好酸球性多発血管炎性肉芽腫症に対するベンラリズマブとメポリズマブとの比較
Benralizumab versus Mepolizumab for Eosinophilic Granulomatosis with Polyangiitis
M.E. Wechsler and Others
好酸球性多発血管炎性肉芽腫症(EGPA)は,好酸球性炎症を特徴とする血管炎である.好酸球に発現しているインターロイキン-5α受容体に対するモノクローナル抗体であるベンラリズマブは,EGPA の治療選択肢となる可能性がある.
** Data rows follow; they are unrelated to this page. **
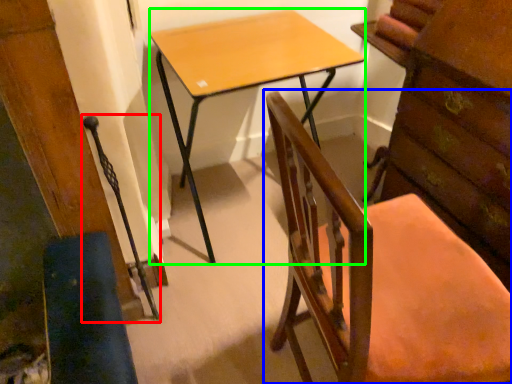 Question: Which is nearer to the swivel chair (highlighted by a red box)? chair (highlighted by a blue box) or desk (highlighted by a green box).

Choices:
 (A) chair
 (B) desk

Answer: (B) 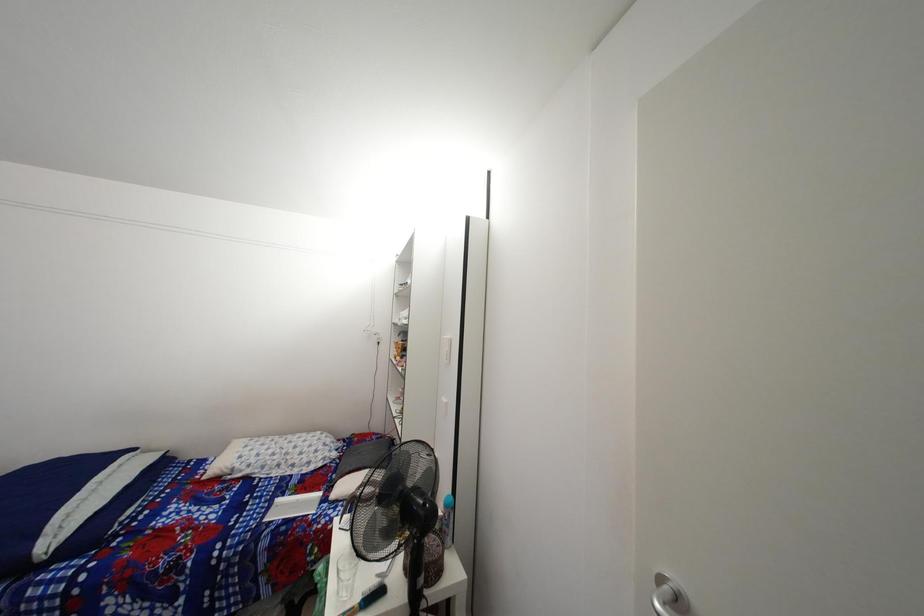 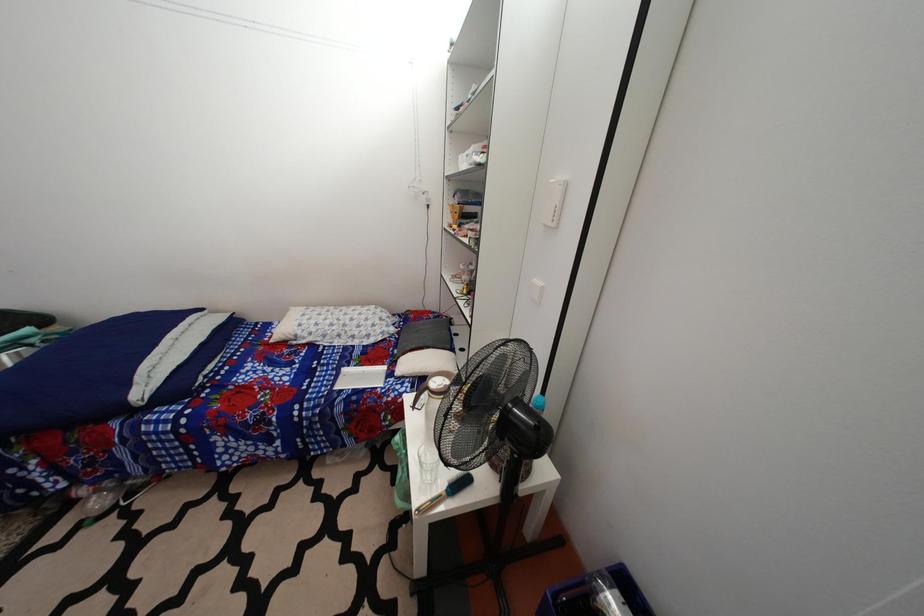 Question: Based on the continuous images, in which direction is the camera rotating? Reply with the corresponding letter.

Choices:
 (A) Left
 (B) Right
 (C) Up
 (D) Down

Answer: (D) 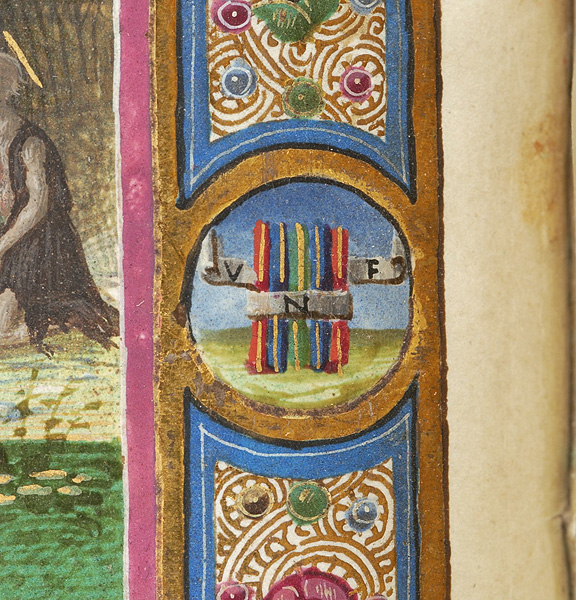 Identify the location of green paint. (68, 509). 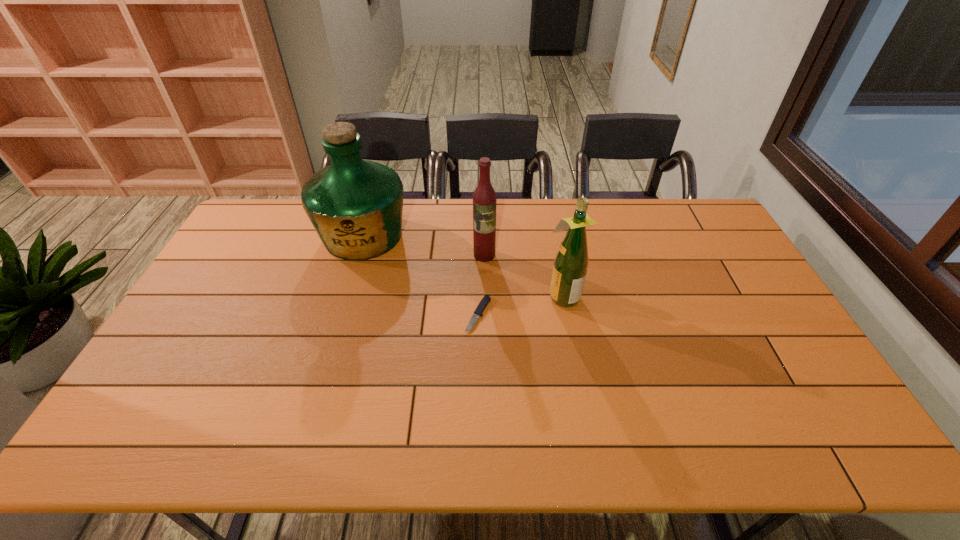 At what (x,y) coordinates should I click in order to perform the action: click on free space between the leftmost liquor and the steak knife. Please return your answer as a coordinate pair (x, y). This screenshot has width=960, height=540. Looking at the image, I should click on (420, 275).

This screenshot has width=960, height=540. I want to click on free space between the steak knife and the second liquor from right to left, so click(481, 285).

Where is `unoccupied area between the rightmost liquor and the leftmost object`? The image size is (960, 540). unoccupied area between the rightmost liquor and the leftmost object is located at coordinates (463, 266).

This screenshot has width=960, height=540. Find the location of `vacant area that lies between the nearest liquor and the shortest object`. vacant area that lies between the nearest liquor and the shortest object is located at coordinates (520, 305).

At what (x,y) coordinates should I click in order to perform the action: click on free spot between the shortest object and the nearest liquor. Please return your answer as a coordinate pair (x, y). The height and width of the screenshot is (540, 960). Looking at the image, I should click on (520, 305).

You are a GUI agent. You are given a task and a screenshot of the screen. Output one action in this format:
    pyautogui.click(x=<x>, y=<y>)
    Task: Click on the vacant region between the leftmost object and the shortest object
    The height and width of the screenshot is (540, 960).
    Given the screenshot: What is the action you would take?
    pyautogui.click(x=420, y=275)

This screenshot has height=540, width=960. Identify the location of vacant region between the shortest object and the leftmost liquor. (420, 275).

Find the location of a particular element. Image resolution: width=960 pixels, height=540 pixels. vacant region between the rightmost liquor and the steak knife is located at coordinates (520, 305).

What are the coordinates of `the closest object relative to the rightmost object` in the screenshot? It's located at (485, 300).

Identify the location of object that is the third closest to the rightmost liquor. This screenshot has width=960, height=540. (355, 205). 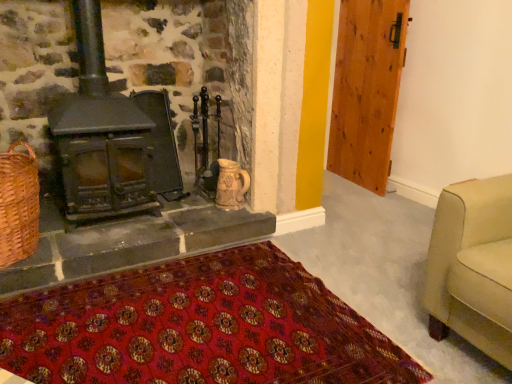 Locate an element on the screen. This screenshot has height=384, width=512. woven brown basket at lower left is located at coordinates (18, 205).

What do you see at coordinates (18, 205) in the screenshot?
I see `woven brown basket at lower left` at bounding box center [18, 205].

What is the approximate height of red woven mat at lower center?

red woven mat at lower center is 2.10 inches tall.

Measure the distance between point (377, 111) and camera.

Point (377, 111) and camera are 9.89 feet apart.

This screenshot has width=512, height=384. Identify the location of woven brown basket at lower left. [x=18, y=205].

Which object is more forward, red woven mat at lower center or matte black wood burning stove at left?

red woven mat at lower center is closer to the camera.

How distant is red woven mat at lower center from matte black wood burning stove at left?

They are 29.11 inches apart.

Looking at this image, from the image's perspective, is red woven mat at lower center positioned above or below matte black wood burning stove at left?

From the image's perspective, red woven mat at lower center appears below matte black wood burning stove at left.

Would you say red woven mat at lower center contains matte black wood burning stove at left?

That's incorrect, matte black wood burning stove at left is not inside red woven mat at lower center.

From the image's perspective, which is below, woven brown basket at lower left or matte black wood burning stove at left?

From the image's view, woven brown basket at lower left is below.

Is woven brown basket at lower left shorter than matte black wood burning stove at left?

Yes.

Which is correct: woven brown basket at lower left is inside matte black wood burning stove at left, or outside of it?

woven brown basket at lower left cannot be found inside matte black wood burning stove at left.

Which of these two, wooden door at right or red woven mat at lower center, is thinner?

wooden door at right.

Measure the distance from wooden door at right to red woven mat at lower center.

wooden door at right is 6.05 feet from red woven mat at lower center.

Which is less distant, (371,140) or (307,335)?

Point (371,140) is positioned farther from the camera compared to point (307,335).

From the image's perspective, between wooden door at right and red woven mat at lower center, which one is located above?

wooden door at right, from the image's perspective.

Who is bigger, matte black wood burning stove at left or woven brown basket at lower left?

With larger size is matte black wood burning stove at left.

Does matte black wood burning stove at left have a lesser height compared to woven brown basket at lower left?

No.

Would you consider matte black wood burning stove at left to be distant from woven brown basket at lower left?

No, there isn't a large distance between matte black wood burning stove at left and woven brown basket at lower left.

The width and height of the screenshot is (512, 384). In order to click on basket in front of the matte black wood burning stove at left in this screenshot , I will do `click(18, 205)`.

Locate an element on the screen. wood burning stove that is below the wooden door at right (from the image's perspective) is located at coordinates (101, 136).

Between matte black wood burning stove at left and wooden door at right, which one has larger width?

Wider between the two is matte black wood burning stove at left.

From the image's perspective, which object appears higher, matte black wood burning stove at left or wooden door at right?

wooden door at right.

Can you tell me how much matte black wood burning stove at left and wooden door at right differ in facing direction?

→ 96.8 degrees separate the facing orientations of matte black wood burning stove at left and wooden door at right.

Is red woven mat at lower center in front of wooden door at right?

Yes, red woven mat at lower center is closer to the camera.

Is red woven mat at lower center at the right side of wooden door at right?

No, red woven mat at lower center is not to the right of wooden door at right.

Between red woven mat at lower center and wooden door at right, which one has more height?

Standing taller between the two is wooden door at right.

Which is behind, point (234, 248) or point (347, 154)?

The point (347, 154) is behind.

The height and width of the screenshot is (384, 512). In order to click on wood burning stove located above the red woven mat at lower center (from the image's perspective) in this screenshot , I will do `click(101, 136)`.

In the scene shown: Is matte black wood burning stove at left at the left side of red woven mat at lower center?

Indeed, matte black wood burning stove at left is positioned on the left side of red woven mat at lower center.

Between matte black wood burning stove at left and red woven mat at lower center, which one has larger width?

red woven mat at lower center is wider.

Is the position of matte black wood burning stove at left more distant than that of red woven mat at lower center?

Yes, it is.

At what (x,y) coordinates should I click in order to perform the action: click on wood burning stove on the left of red woven mat at lower center. Please return your answer as a coordinate pair (x, y). Image resolution: width=512 pixels, height=384 pixels. Looking at the image, I should click on (101, 136).

At what (x,y) coordinates should I click in order to perform the action: click on basket in front of the matte black wood burning stove at left. Please return your answer as a coordinate pair (x, y). This screenshot has width=512, height=384. Looking at the image, I should click on (18, 205).

When comparing their distances from wooden door at right, does woven brown basket at lower left or red woven mat at lower center seem further?

Among the two, woven brown basket at lower left is located further to wooden door at right.

Which object lies nearer to the anchor point matte black wood burning stove at left, woven brown basket at lower left or red woven mat at lower center?

Based on the image, woven brown basket at lower left appears to be nearer to matte black wood burning stove at left.

Which object lies nearer to the anchor point wooden door at right, matte black wood burning stove at left or red woven mat at lower center?

The object closer to wooden door at right is matte black wood burning stove at left.

Looking at the image, which one is located further to woven brown basket at lower left, wooden door at right or red woven mat at lower center?

wooden door at right is further to woven brown basket at lower left.

Based on the photo, which object lies nearer to the anchor point woven brown basket at lower left, matte black wood burning stove at left or red woven mat at lower center?

matte black wood burning stove at left is positioned closer to the anchor woven brown basket at lower left.

Which object lies nearer to the anchor point red woven mat at lower center, woven brown basket at lower left or wooden door at right?

woven brown basket at lower left is closer to red woven mat at lower center.

Considering their positions, is red woven mat at lower center positioned closer to matte black wood burning stove at left than woven brown basket at lower left?

woven brown basket at lower left is positioned closer to the anchor matte black wood burning stove at left.

Based on their spatial positions, is red woven mat at lower center or matte black wood burning stove at left further from wooden door at right?

red woven mat at lower center is positioned further to the anchor wooden door at right.

Find the location of a particular element. The height and width of the screenshot is (384, 512). wood burning stove between red woven mat at lower center and wooden door at right from front to back is located at coordinates (101, 136).

Find the location of a particular element. wood burning stove situated between woven brown basket at lower left and wooden door at right from left to right is located at coordinates (101, 136).

Locate an element on the screen. basket between matte black wood burning stove at left and red woven mat at lower center in the vertical direction is located at coordinates (18, 205).

Locate an element on the screen. mat between woven brown basket at lower left and wooden door at right is located at coordinates (199, 327). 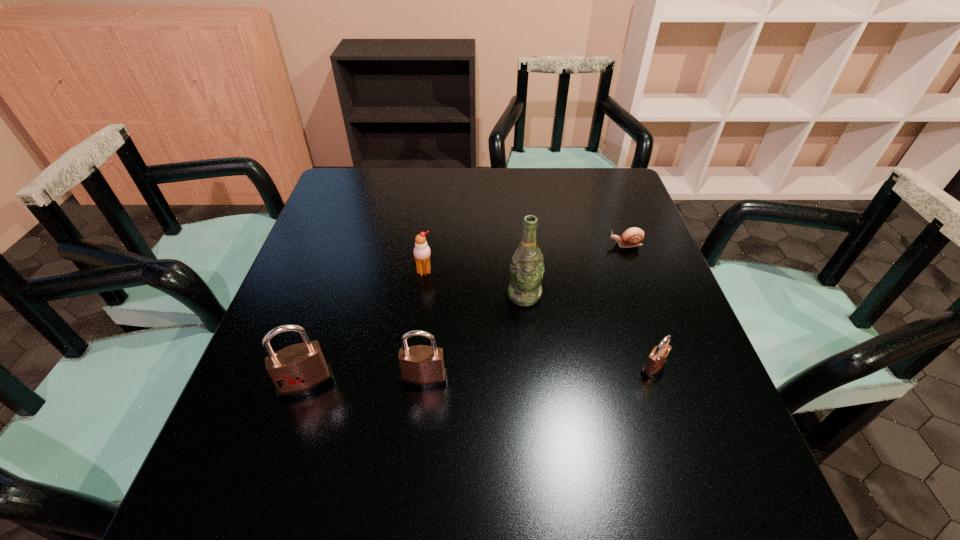 Find the location of `the second closest padlock relative to the third tallest object`. the second closest padlock relative to the third tallest object is located at coordinates (657, 359).

Locate an element on the screen. The height and width of the screenshot is (540, 960). free space in the image that satisfies the following two spatial constraints: 1. on the front-facing side of the shortest object; 2. on the surface of the tallest object is located at coordinates (644, 296).

Where is `vacant area in the image that satisfies the following two spatial constraints: 1. on the front-facing side of the shortest object; 2. on the front side of the leftmost object`? vacant area in the image that satisfies the following two spatial constraints: 1. on the front-facing side of the shortest object; 2. on the front side of the leftmost object is located at coordinates (677, 384).

Locate an element on the screen. The height and width of the screenshot is (540, 960). vacant point that satisfies the following two spatial constraints: 1. on the surface of the beer bottle; 2. on the left side of the rightmost padlock is located at coordinates (532, 368). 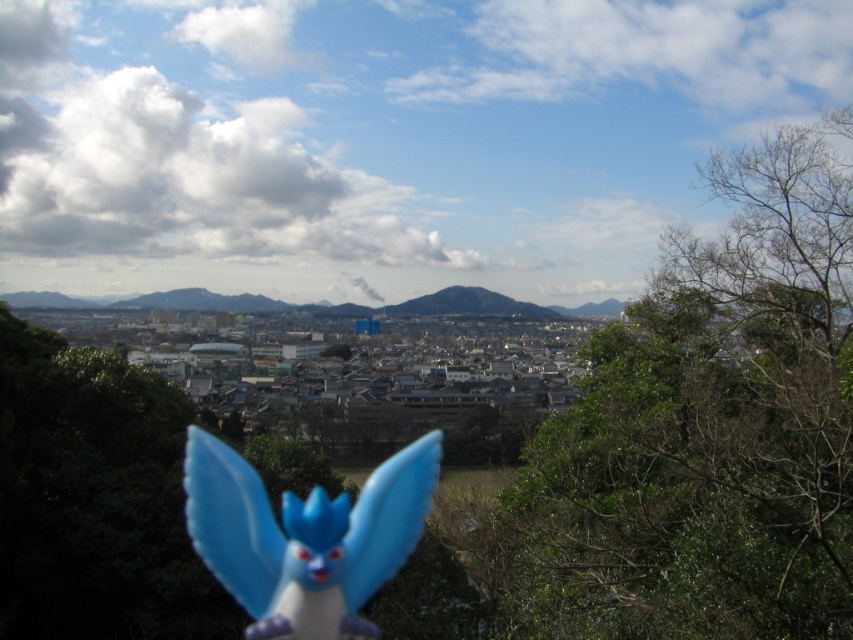 You are a bird flying over the cityscape. You see the green leafy tree at center right and the blue plastic toy at center. Which object is higher from the ground?

The green leafy tree at center right is above the blue plastic toy at center, so the green leafy tree at center right is higher from the ground.

You are a drone operator trying to capture a photo of the green leafy tree at center right from above. The camera is currently positioned directly above the small blue figurine in the lower center. To frame the tree properly, in which cardinal direction should you move the camera relative to the figurine?

The green leafy tree at center right is located at coordinates 0.670 in the x axis and 0.831 in the y axis. Since the camera is above the figurine at lower center, moving it northeast would align it with the tree.

You are a child who found both the green leafy tree at center right and the blue plastic toy at center. Which object is larger in size?

The green leafy tree at center right is bigger than the blue plastic toy at center, so the green leafy tree at center right is larger in size. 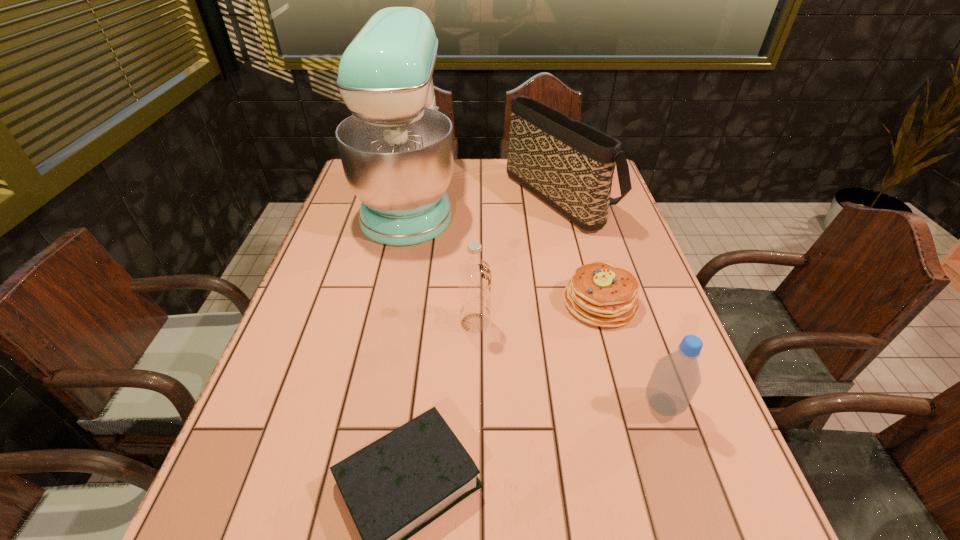 Find the location of a particular element. object that is the fourth closest to the handbag is located at coordinates (676, 377).

The height and width of the screenshot is (540, 960). Identify the location of free spot that satisfies the following two spatial constraints: 1. at the base of the mixer; 2. on the left side of the fourth tallest object. (366, 405).

Where is `free space that satisfies the following two spatial constraints: 1. on the back side of the bottle; 2. at the base of the mixer`? free space that satisfies the following two spatial constraints: 1. on the back side of the bottle; 2. at the base of the mixer is located at coordinates (591, 200).

I want to click on vacant area in the image that satisfies the following two spatial constraints: 1. at the base of the tallest object; 2. on the left side of the fifth tallest object, so click(388, 302).

At what (x,y) coordinates should I click in order to perform the action: click on vacant space that satisfies the following two spatial constraints: 1. at the base of the mixer; 2. on the back side of the second shortest object. Please return your answer as a coordinate pair (x, y). Looking at the image, I should click on (388, 302). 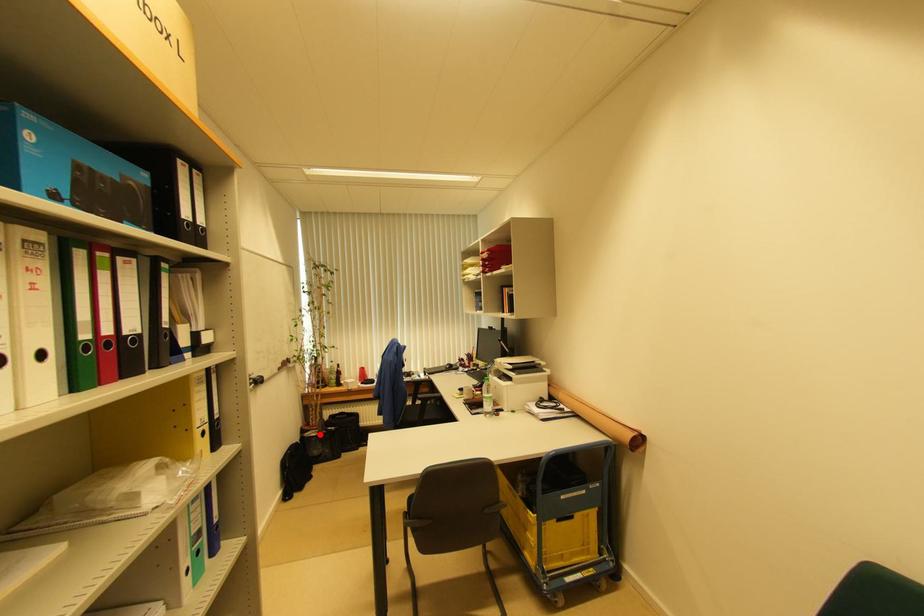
ベンラリズマブの有効性と安全性を,メポリズマブと比較評価する多施設共同二重盲検第 3 相無作為化実薬対照非劣性試験を行った.標準治療を受けている再発性または難治性 EGPA の成人を,ベンラリズマブ(30 mg)群とメポリズマブ(300 mg)群に 1:1 の割合で無作為に割り付け,4 週に 1 回の皮下投与を 52 週間行った.主要エンドポイントは,36 週と 48 週の時点での寛解とした(事前に規定した非劣性マージンは -25 パーセントポイント).副次的エンドポイントは,寛解期間,初回再発までの期間,経口グルココルチコイドの使用,好酸球数,安全性などとした.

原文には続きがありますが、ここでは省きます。